The data:
*-*-*

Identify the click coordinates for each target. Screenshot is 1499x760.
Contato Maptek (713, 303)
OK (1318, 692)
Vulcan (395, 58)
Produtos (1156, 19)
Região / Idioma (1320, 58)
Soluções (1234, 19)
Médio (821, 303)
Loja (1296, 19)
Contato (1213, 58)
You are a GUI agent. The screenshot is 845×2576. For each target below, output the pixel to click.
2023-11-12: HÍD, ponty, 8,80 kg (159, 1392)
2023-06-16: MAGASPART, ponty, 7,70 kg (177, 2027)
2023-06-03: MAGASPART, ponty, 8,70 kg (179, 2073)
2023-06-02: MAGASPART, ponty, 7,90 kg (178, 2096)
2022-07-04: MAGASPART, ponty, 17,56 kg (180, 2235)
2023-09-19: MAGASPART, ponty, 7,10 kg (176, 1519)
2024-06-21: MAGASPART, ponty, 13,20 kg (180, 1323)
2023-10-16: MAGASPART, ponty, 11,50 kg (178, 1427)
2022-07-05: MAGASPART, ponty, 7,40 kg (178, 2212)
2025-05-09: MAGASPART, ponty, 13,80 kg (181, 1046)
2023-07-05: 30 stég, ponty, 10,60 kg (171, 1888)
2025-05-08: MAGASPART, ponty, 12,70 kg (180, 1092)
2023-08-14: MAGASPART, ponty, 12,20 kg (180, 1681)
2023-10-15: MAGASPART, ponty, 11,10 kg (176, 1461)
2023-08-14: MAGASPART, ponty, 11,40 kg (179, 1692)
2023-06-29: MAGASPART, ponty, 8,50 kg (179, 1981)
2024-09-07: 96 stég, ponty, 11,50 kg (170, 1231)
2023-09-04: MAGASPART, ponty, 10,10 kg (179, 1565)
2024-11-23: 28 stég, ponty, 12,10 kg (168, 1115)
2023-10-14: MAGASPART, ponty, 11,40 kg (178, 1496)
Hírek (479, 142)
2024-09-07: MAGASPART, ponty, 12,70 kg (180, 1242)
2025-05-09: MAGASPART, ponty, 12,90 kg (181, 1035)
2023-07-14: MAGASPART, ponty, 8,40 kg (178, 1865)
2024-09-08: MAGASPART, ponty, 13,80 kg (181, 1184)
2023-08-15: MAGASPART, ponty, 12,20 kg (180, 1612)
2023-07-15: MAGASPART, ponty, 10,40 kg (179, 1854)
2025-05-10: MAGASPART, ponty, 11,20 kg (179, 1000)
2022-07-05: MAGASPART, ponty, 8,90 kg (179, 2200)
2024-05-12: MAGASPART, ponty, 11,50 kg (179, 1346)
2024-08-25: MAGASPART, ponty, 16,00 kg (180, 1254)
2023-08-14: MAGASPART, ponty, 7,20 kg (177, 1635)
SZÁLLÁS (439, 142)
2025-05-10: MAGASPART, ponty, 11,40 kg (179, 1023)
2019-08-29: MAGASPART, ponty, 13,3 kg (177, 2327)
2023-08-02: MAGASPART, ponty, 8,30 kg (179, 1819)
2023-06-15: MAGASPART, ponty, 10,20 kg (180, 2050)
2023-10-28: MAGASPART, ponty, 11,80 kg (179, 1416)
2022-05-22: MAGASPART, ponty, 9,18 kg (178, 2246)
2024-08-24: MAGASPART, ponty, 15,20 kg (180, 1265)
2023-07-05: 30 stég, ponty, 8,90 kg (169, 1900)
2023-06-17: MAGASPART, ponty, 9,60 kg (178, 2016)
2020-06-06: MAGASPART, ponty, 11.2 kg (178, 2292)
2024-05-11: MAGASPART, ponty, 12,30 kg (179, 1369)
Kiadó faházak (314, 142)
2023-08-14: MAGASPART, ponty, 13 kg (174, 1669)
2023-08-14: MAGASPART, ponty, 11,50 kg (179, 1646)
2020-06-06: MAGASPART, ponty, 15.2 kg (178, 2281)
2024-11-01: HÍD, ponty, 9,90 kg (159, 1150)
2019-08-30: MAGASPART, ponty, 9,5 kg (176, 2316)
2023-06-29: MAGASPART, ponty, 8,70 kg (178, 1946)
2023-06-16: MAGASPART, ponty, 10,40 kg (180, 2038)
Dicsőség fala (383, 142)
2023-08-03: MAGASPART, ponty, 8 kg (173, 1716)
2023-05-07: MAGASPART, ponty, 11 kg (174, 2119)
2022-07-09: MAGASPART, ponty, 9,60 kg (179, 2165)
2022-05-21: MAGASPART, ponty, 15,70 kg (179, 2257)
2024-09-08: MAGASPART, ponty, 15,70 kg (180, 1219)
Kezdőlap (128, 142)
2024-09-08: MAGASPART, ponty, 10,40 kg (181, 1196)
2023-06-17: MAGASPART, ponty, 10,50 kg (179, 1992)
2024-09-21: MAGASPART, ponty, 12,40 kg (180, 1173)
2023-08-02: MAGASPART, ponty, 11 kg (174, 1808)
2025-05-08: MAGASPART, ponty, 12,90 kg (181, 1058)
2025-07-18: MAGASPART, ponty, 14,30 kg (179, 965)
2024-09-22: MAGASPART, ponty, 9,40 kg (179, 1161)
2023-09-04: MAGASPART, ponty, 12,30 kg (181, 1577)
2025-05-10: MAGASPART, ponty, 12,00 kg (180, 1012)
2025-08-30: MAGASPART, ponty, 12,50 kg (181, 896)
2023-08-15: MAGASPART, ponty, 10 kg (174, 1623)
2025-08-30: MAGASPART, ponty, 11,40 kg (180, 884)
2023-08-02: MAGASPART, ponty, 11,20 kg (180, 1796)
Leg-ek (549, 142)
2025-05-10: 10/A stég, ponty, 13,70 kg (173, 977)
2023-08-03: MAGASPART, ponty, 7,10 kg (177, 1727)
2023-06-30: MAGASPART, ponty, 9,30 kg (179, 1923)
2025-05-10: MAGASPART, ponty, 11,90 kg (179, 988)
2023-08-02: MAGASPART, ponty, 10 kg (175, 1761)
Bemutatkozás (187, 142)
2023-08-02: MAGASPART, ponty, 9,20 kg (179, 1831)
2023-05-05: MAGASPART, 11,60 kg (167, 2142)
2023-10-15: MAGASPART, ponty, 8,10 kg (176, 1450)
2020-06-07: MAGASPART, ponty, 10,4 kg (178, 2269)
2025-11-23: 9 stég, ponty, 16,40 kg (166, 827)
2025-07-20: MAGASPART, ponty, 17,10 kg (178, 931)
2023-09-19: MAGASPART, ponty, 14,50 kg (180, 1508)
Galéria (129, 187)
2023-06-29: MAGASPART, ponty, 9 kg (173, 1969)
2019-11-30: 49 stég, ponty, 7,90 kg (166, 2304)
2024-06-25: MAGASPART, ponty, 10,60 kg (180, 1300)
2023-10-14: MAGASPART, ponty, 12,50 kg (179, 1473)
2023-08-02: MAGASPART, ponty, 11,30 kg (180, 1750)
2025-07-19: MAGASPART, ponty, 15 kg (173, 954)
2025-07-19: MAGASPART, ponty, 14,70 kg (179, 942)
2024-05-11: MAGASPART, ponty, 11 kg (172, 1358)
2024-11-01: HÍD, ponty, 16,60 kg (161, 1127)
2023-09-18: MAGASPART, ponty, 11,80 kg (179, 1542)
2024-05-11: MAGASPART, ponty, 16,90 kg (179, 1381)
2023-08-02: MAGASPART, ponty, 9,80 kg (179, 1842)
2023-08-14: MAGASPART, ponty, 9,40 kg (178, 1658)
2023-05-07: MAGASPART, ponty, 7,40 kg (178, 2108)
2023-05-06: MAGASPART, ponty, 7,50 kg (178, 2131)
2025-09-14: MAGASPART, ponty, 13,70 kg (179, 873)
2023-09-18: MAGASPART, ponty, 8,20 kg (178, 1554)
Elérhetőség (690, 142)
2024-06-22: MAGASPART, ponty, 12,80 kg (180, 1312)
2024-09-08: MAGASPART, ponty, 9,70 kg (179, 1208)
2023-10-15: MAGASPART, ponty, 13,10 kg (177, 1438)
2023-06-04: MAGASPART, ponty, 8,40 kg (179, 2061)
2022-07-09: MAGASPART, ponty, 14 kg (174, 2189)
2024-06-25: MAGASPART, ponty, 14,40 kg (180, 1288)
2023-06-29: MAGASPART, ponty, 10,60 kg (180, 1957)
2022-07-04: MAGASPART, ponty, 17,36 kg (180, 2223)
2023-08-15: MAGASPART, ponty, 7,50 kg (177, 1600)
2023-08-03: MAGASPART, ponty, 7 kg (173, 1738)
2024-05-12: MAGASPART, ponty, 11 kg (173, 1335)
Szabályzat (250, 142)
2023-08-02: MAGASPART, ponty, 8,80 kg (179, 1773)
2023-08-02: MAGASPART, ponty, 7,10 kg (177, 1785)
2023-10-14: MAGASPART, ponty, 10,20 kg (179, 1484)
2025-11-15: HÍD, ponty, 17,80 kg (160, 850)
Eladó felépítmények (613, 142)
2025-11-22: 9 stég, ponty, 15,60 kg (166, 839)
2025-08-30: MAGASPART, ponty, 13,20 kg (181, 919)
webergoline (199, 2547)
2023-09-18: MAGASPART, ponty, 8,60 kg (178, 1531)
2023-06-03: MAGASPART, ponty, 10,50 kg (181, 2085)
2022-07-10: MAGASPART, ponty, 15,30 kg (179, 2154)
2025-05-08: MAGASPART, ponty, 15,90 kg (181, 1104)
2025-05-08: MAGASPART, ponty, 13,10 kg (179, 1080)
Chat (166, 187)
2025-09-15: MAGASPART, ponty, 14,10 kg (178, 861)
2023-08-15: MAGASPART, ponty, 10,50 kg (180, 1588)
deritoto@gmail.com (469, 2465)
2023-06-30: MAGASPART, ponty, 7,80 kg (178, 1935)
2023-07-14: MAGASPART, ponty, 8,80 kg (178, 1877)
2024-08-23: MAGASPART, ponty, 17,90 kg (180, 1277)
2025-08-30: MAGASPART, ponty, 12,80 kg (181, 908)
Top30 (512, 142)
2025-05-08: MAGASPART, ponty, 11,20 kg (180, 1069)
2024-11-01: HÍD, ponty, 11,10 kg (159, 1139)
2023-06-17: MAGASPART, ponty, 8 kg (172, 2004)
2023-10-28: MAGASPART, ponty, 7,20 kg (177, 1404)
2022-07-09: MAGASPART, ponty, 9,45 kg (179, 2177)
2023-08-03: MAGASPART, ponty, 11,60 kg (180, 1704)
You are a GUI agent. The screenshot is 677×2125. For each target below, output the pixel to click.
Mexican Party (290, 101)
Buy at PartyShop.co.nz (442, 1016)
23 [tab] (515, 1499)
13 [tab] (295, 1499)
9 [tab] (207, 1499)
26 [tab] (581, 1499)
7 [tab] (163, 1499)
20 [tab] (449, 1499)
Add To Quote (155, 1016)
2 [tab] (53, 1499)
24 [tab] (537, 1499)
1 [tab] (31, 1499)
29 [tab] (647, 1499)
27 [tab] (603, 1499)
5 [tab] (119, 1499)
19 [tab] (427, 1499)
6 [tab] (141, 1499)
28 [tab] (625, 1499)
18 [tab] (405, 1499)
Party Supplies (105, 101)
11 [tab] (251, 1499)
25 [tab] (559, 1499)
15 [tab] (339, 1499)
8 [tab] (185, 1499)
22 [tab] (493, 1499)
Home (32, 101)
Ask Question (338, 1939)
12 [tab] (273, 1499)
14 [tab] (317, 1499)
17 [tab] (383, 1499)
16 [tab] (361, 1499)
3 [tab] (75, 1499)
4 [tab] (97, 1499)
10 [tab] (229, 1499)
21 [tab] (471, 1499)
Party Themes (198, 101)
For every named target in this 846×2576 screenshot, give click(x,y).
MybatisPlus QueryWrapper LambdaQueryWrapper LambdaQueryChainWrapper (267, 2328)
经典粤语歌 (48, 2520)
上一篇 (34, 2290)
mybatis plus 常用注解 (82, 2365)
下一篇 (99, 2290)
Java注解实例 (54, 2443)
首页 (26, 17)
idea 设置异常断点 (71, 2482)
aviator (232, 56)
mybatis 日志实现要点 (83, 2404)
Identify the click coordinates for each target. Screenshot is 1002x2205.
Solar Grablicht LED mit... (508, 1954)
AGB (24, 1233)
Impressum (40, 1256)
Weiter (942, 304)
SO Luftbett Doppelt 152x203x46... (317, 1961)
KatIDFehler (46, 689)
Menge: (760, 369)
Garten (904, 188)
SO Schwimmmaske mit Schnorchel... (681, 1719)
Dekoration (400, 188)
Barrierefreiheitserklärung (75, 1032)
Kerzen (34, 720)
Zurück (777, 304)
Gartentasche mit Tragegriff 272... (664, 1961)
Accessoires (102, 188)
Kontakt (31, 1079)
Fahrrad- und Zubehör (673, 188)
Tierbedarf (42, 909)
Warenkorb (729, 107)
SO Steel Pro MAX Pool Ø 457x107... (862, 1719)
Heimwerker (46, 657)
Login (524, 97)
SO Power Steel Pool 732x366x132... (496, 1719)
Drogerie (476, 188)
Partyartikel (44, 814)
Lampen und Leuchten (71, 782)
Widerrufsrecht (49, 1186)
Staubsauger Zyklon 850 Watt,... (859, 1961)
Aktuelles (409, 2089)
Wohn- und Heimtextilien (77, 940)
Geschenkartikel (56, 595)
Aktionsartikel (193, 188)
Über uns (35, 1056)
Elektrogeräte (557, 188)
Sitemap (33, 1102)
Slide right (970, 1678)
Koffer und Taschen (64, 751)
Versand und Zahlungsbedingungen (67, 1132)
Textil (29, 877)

*-*-*

In the listing above, find the line with "Screenshot is 1002x2205." and the line with "Elektrogeräte (557, 188)", then print exactly those two lines and every line between them, and nothing more.

Identify the click coordinates for each target. Screenshot is 1002x2205.
Solar Grablicht LED mit... (508, 1954)
AGB (24, 1233)
Impressum (40, 1256)
Weiter (942, 304)
SO Luftbett Doppelt 152x203x46... (317, 1961)
KatIDFehler (46, 689)
Menge: (760, 369)
Garten (904, 188)
SO Schwimmmaske mit Schnorchel... (681, 1719)
Dekoration (400, 188)
Barrierefreiheitserklärung (75, 1032)
Kerzen (34, 720)
Zurück (777, 304)
Gartentasche mit Tragegriff 272... (664, 1961)
Accessoires (102, 188)
Kontakt (31, 1079)
Fahrrad- und Zubehör (673, 188)
Tierbedarf (42, 909)
Warenkorb (729, 107)
SO Steel Pro MAX Pool Ø 457x107... (862, 1719)
Heimwerker (46, 657)
Login (524, 97)
SO Power Steel Pool 732x366x132... (496, 1719)
Drogerie (476, 188)
Partyartikel (44, 814)
Lampen und Leuchten (71, 782)
Widerrufsrecht (49, 1186)
Staubsauger Zyklon 850 Watt,... (859, 1961)
Aktuelles (409, 2089)
Wohn- und Heimtextilien (77, 940)
Geschenkartikel (56, 595)
Aktionsartikel (193, 188)
Über uns (35, 1056)
Elektrogeräte (557, 188)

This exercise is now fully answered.